*** Begin section ***
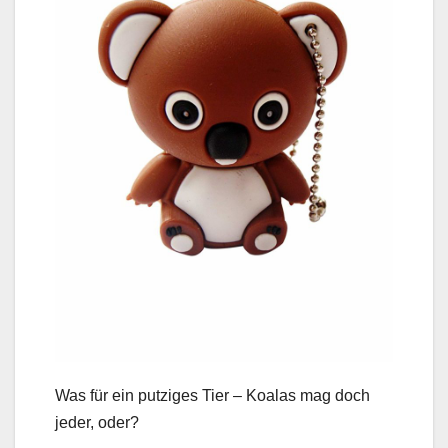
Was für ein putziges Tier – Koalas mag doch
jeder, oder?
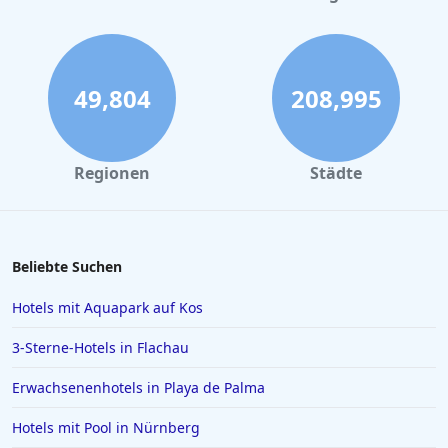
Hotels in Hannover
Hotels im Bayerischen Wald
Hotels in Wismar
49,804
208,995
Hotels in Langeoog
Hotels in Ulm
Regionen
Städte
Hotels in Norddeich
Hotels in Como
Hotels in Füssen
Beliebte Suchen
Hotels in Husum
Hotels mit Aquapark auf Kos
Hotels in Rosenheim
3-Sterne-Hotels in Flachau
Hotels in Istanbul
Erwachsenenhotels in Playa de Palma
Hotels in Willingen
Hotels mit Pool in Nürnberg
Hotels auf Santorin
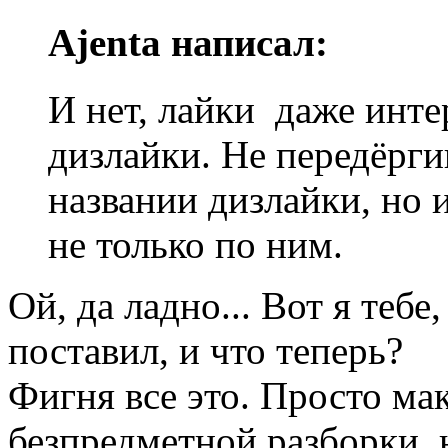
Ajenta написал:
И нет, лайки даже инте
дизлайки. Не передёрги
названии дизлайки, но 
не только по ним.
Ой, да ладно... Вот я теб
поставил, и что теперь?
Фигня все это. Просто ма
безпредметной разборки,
*** End section ***
### WHAT THE TASK REQUIRES
In the entries above, find the line holding "Hotels in Como" and the line holding "Hotels auf Santorin"; print both of them and every line between, exactly, and nothing else.

### TASK ANSWER
Hotels in Como
Hotels in Füssen
Beliebte Suchen
Hotels in Husum
Hotels mit Aquapark auf Kos
Hotels in Rosenheim
3-Sterne-Hotels in Flachau
Hotels in Istanbul
Erwachsenenhotels in Playa de Palma
Hotels in Willingen
Hotels mit Pool in Nürnberg
Hotels auf Santorin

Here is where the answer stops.